**TASK BRIEF**
Apart from the images, the records below need to be copied exactly.

**DATA FOR THIS TASK**
Start of Block

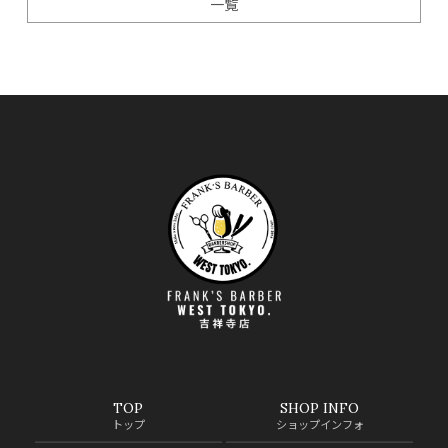
一覧
TOP
SHOP INFO
トップ
ショップインフォ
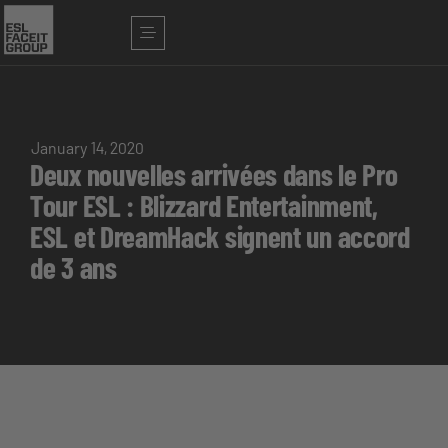
January 14, 2020
Deux nouvelles arrivées dans le Pro
Tour ESL : Blizzard Entertainment,
ESL et DreamHack signent un accord
de 3 ans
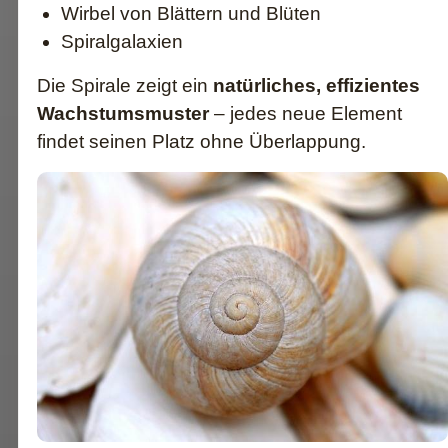
Wirbel von Blättern und Blüten
Spiralgalaxien
Die Spirale zeigt ein
natürliches, effizientes
Wachstumsmuster
– jedes neue Element
findet seinen Platz ohne Überlappung.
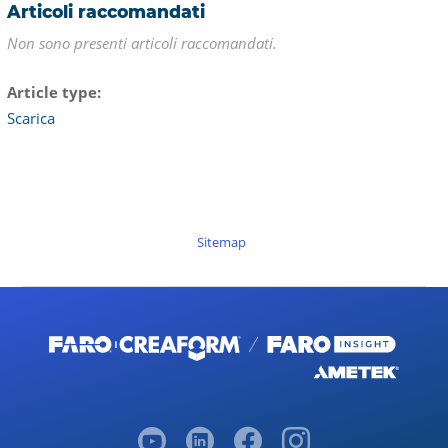
Articoli raccomandati
Non sono presenti articoli raccomandati.
Article type
Scarica
Sitemap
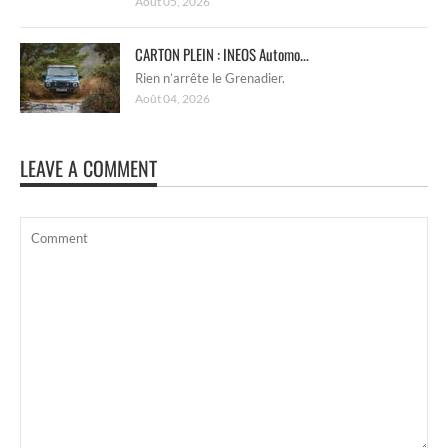
Août 05, 2026
CARTON PLEIN : INEOS Automo...
Rien n’arrête le Grenadier.
Août 04, 2026
LEAVE A COMMENT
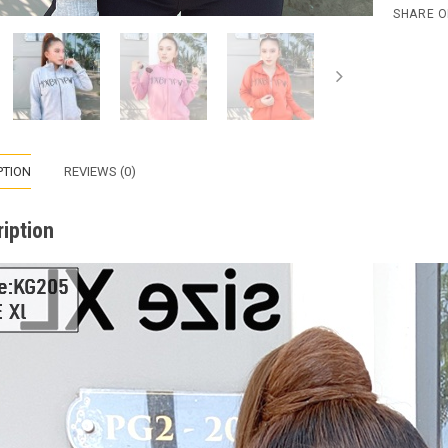
SHARE 
PTION
REVIEWS (0)
iption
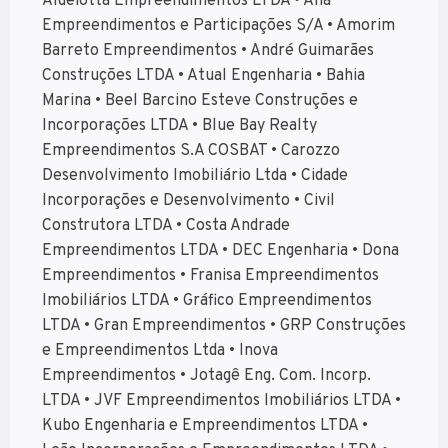
Aldeiotta Empreendimentos LTDA • Alia
Empreendimentos e Participações S/A • Amorim
Barreto Empreendimentos • André Guimarães
Construções LTDA • Atual Engenharia • Bahia
Marina • Beel Barcino Esteve Construções e
Incorporações LTDA • Blue Bay Realty
Empreendimentos S.A COSBAT • Carozzo
Desenvolvimento Imobiliário Ltda • Cidade
Incorporações e Desenvolvimento • Civil
Construtora LTDA • Costa Andrade
Empreendimentos LTDA • DEC Engenharia • Dona
Empreendimentos • Franisa Empreendimentos
Imobiliários LTDA • Gráfico Empreendimentos
LTDA • Gran Empreendimentos • GRP Construções
e Empreendimentos Ltda • Inova
Empreendimentos • Jotagê Eng. Com. Incorp.
LTDA • JVF Empreendimentos Imobiliários LTDA •
Kubo Engenharia e Empreendimentos LTDA •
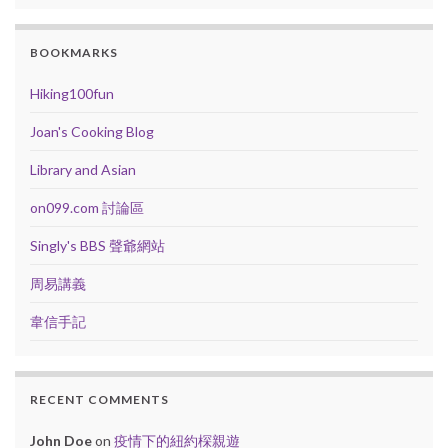
BOOKMARKS
Hiking100fun
Joan's Cooking Blog
Library and Asian
on099.com 討論區
Singly's BBS 聲爺網站
周易講義
韋信手記
RECENT COMMENTS
John Doe
on
疫情下的紐約棎親遊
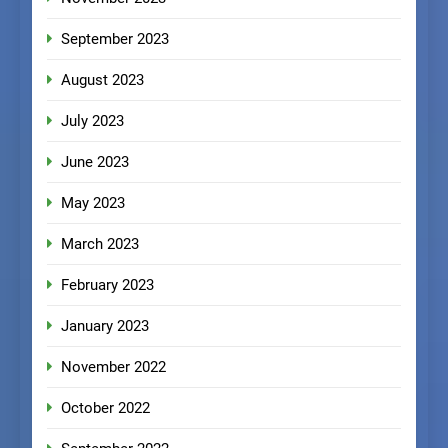
September 2023
August 2023
July 2023
June 2023
May 2023
March 2023
February 2023
January 2023
November 2022
October 2022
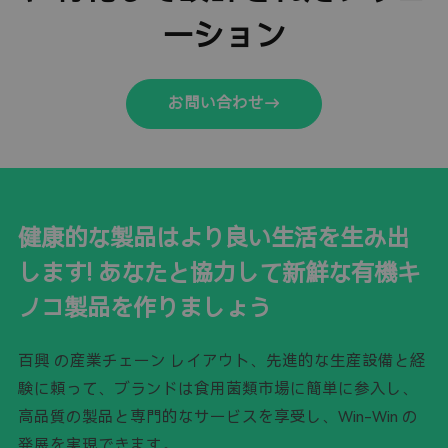
ーション
お問い合わせ
健康的な製品はより良い生活を生み出
します! あなたと協力して新鮮な有機キ
ノコ製品を作りましょう
百興 の産業チェーン レイアウト、先進的な生産設備と経
験に頼って、ブランドは食用菌類市場に簡単に参入し、
高品質の製品と専門的なサービスを享受し、Win-Win の
発展を実現できます。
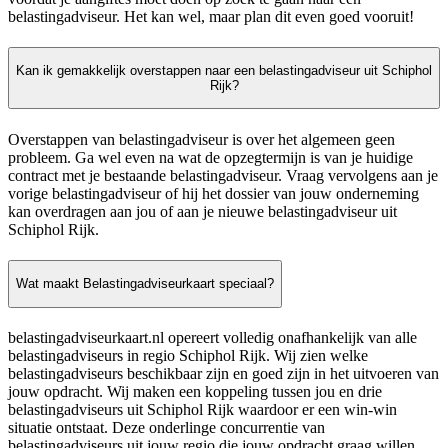
belastingadviseur. Het kan wel, maar plan dit even goed vooruit!
Kan ik gemakkelijk overstappen naar een belastingadviseur uit Schiphol
Rijk?
Overstappen van belastingadviseur is over het algemeen geen
probleem. Ga wel even na wat de opzegtermijn is van je huidige
contract met je bestaande belastingadviseur. Vraag vervolgens aan je
vorige belastingadviseur of hij het dossier van jouw onderneming
kan overdragen aan jou of aan je nieuwe belastingadviseur uit
Schiphol Rijk.
Wat maakt Belastingadviseurkaart speciaal?
belastingadviseurkaart.nl opereert volledig onafhankelijk van alle
belastingadviseurs in regio Schiphol Rijk. Wij zien welke
belastingadviseurs beschikbaar zijn en goed zijn in het uitvoeren van
jouw opdracht. Wij maken een koppeling tussen jou en drie
belastingadviseurs uit Schiphol Rijk waardoor er een win-win
situatie ontstaat. Deze onderlinge concurrentie van
belastingadviseurs uit jouw regio die jouw opdracht graag willen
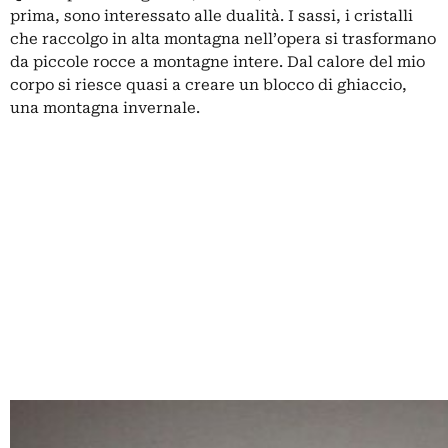
prima, sono interessato alle dualità. I sassi, i cristalli
che raccolgo in alta montagna nell’opera si trasformano
da piccole rocce a montagne intere. Dal calore del mio
corpo si riesce quasi a creare un blocco di ghiaccio,
una montagna invernale.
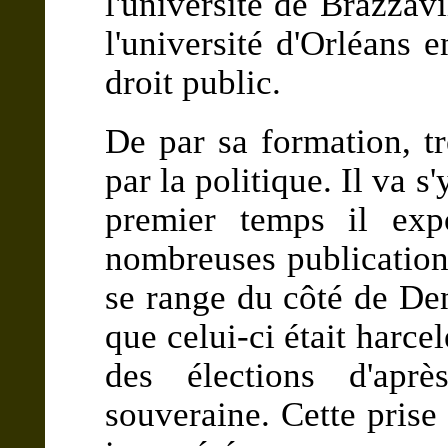
l'université de Brazzavi
l'université d'Orléans 
droit public.
De par sa formation, tr
par la politique. Il va 
premier temps il exp
nombreuses publications
se range du côté de 
que celui-ci était harce
des élections d'aprè
souveraine. Cette prise 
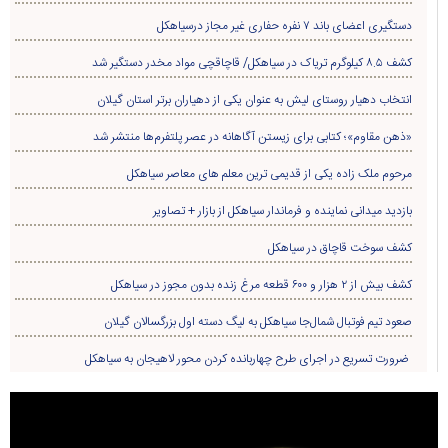
دستگیری اعضای باند ۷ نفره حفاری غير مجاز درسیاهکل
کشف ۸.۵ کیلوگرم تریاک در سیاهکل/ قاچاقچی مواد مخدر دستگیر شد
انتخاب دهیار روستای لیش به عنوان یکی از دهیاران برتر استان گیلان
«ذهن مقاوم»؛ کتابی برای زیستن آگاهانه در عصر پلتفرم‌ها منتشر شد
مرحوم ملک زاده یکی از قدیمی ترین معلم های معاصر سیاهکل
بازدید میدانی نماینده و فرماندار سیاهکل از بازار + تصاویر
کشف سوخت قاچاق در سياهکل
کشف بیش از ۲ هزار و ۶۰۰ قطعه مرغ زنده بدون مجوز در سیاهکل
صعود تیم فوتبال شمال‌جا‌ سیاهکل به لیگ دسته اول بزرگسالان گیلان
ضرورت تسریع در اجرای طرح چهاربانده کردن محور لاهیجان به سیاهکل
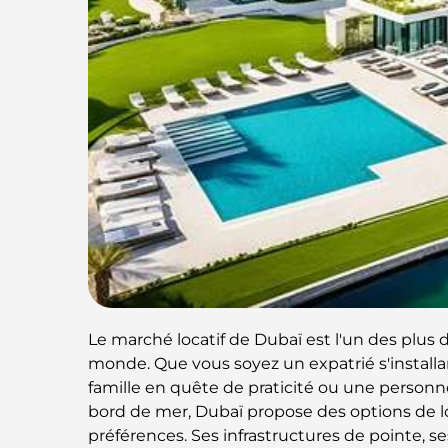
Le marché locatif de Dubaï est l'un des plus 
monde. Que vous soyez un expatrié s'installan
famille en quête de praticité ou une personne
bord de mer, Dubaï propose des options de lo
préférences. Ses infrastructures de pointe,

End of Block

**RESPONSE TO THE TASK**
一覧
TOP
SHOP INFO
トップ
ショップインフォ
January 14, 2020
Deux nouvelles arrivées dans le Pro
Tour ESL : Blizzard Entertainment,
ESL et DreamHack signent un accord
de 3 ans
Wirbel von Blättern und Blüten
Spiralgalaxien
Die Spirale zeigt ein
natürliches, effizientes
Wachstumsmuster
– jedes neue Element
findet seinen Platz ohne Überlappung.
Articoli raccomandati
Non sono presenti articoli raccomandati.
Article type
Scarica
Sitemap
Août 05, 2026
CARTON PLEIN : INEOS Automo...
Rien n’arrête le Grenadier.
Août 04, 2026
LEAVE A COMMENT
SHARE 
PTION
REVIEWS (0)
iption
Aldeiotta Empreendimentos LTDA • Alia
Empreendimentos e Participações S/A • Amorim
Barreto Empreendimentos • André Guimarães
Construções LTDA • Atual Engenharia • Bahia
Marina • Beel Barcino Esteve Construções e
Incorporações LTDA • Blue Bay Realty
Empreendimentos S.A COSBAT • Carozzo
Desenvolvimento Imobiliário Ltda • Cidade
Incorporações e Desenvolvimento • Civil
Construtora LTDA • Costa Andrade
Empreendimentos LTDA • DEC Engenharia • Dona
Empreendimentos • Franisa Empreendimentos
Imobiliários LTDA • Gráfico Empreendimentos
LTDA • Gran Empreendimentos • GRP Construções
e Empreendimentos Ltda • Inova
Empreendimentos • Jotagê Eng. Com. Incorp.
LTDA • JVF Empreendimentos Imobiliários LTDA •
Kubo Engenharia e Empreendimentos LTDA •
BOOKMARKS
Hiking100fun
Joan's Cooking Blog
Library and Asian
on099.com 討論區
Singly's BBS 聲爺網站
周易講義
韋信手記
RECENT COMMENTS
John Doe
on
疫情下的紐約棎親遊
September 2023
August 2023
July 2023
June 2023
May 2023
March 2023
February 2023
January 2023
November 2022
October 2022
ーション
お問い合わせ
健康的な製品はより良い生活を生み出
します! あなたと協力して新鮮な有機キ
ノコ製品を作りましょう
百興 の産業チェーン レイアウト、先進的な生産設備と経
験に頼って、ブランドは食用菌類市場に簡単に参入し、
高品質の製品と専門的なサービスを享受し、Win-Win の
発展を実現できます。
belastingadviseur. Het kan wel, maar plan dit even goed vooruit!
Kan ik gemakkelijk overstappen naar een belastingadviseur uit Schiphol
Rijk?
Overstappen van belastingadviseur is over het algemeen geen
probleem. Ga wel even na wat de opzegtermijn is van je huidige
contract met je bestaande belastingadviseur. Vraag vervolgens aan je
vorige belastingadviseur of hij het dossier van jouw onderneming
kan overdragen aan jou of aan je nieuwe belastingadviseur uit
Schiphol Rijk.
Wat maakt Belastingadviseurkaart speciaal?
belastingadviseurkaart.nl opereert volledig onafhankelijk van alle
belastingadviseurs in regio Schiphol Rijk. Wij zien welke
belastingadviseurs beschikbaar zijn en goed zijn in het uitvoeren van
jouw opdracht. Wij maken een koppeling tussen jou en drie
belastingadviseurs uit Schiphol Rijk waardoor er een win-win
situatie ontstaat. Deze onderlinge concurrentie van
belastingadviseurs uit jouw regio die jouw opdracht graag willen
prima, sono interessato alle dualità. I sassi, i cristalli
che raccolgo in alta montagna nell’opera si trasformano
da piccole rocce a montagne intere. Dal calore del mio
corpo si riesce quasi a creare un blocco di ghiaccio,
una montagna invernale.
l'université de Brazzavi
l'université d'Orléans 
droit public.
De par sa formation, tr
par la politique. Il va 
premier temps il exp
nombreuses publications
se range du côté de 
que celui-ci était harce
des élections d'aprè
souveraine. Cette prise 
دستگیری اعضای باند ۷ نفره حفاری غير مجاز درسیاهکل
کشف ۸.۵ کیلوگرم تریاک در سیاهکل/ قاچاقچی مواد مخدر دستگیر شد
انتخاب دهیار روستای لیش به عنوان یکی از دهیاران برتر استان گیلان
«ذهن مقاوم»؛ کتابی برای زیستن آگاهانه در عصر پلتفرم‌ها منتشر شد
مرحوم ملک زاده یکی از قدیمی ترین معلم های معاصر سیاهکل
بازدید میدانی نماینده و فرماندار سیاهکل از بازار + تصاویر
کشف سوخت قاچاق در سياهکل
کشف بیش از ۲ هزار و ۶۰۰ قطعه مرغ زنده بدون مجوز در سیاهکل
صعود تیم فوتبال شمال‌جا‌ سیاهکل به لیگ دسته اول بزرگسالان گیلان
ضرورت تسریع در اجرای طرح چهاربانده کردن محور لاهیجان به سیاهکل
Le marché locatif de Dubaï est l'un des plus 
monde. Que vous soyez un expatrié s'installan
famille en quête de praticité ou une personne
bord de mer, Dubaï propose des options de lo
préférences. Ses infrastructures de pointe,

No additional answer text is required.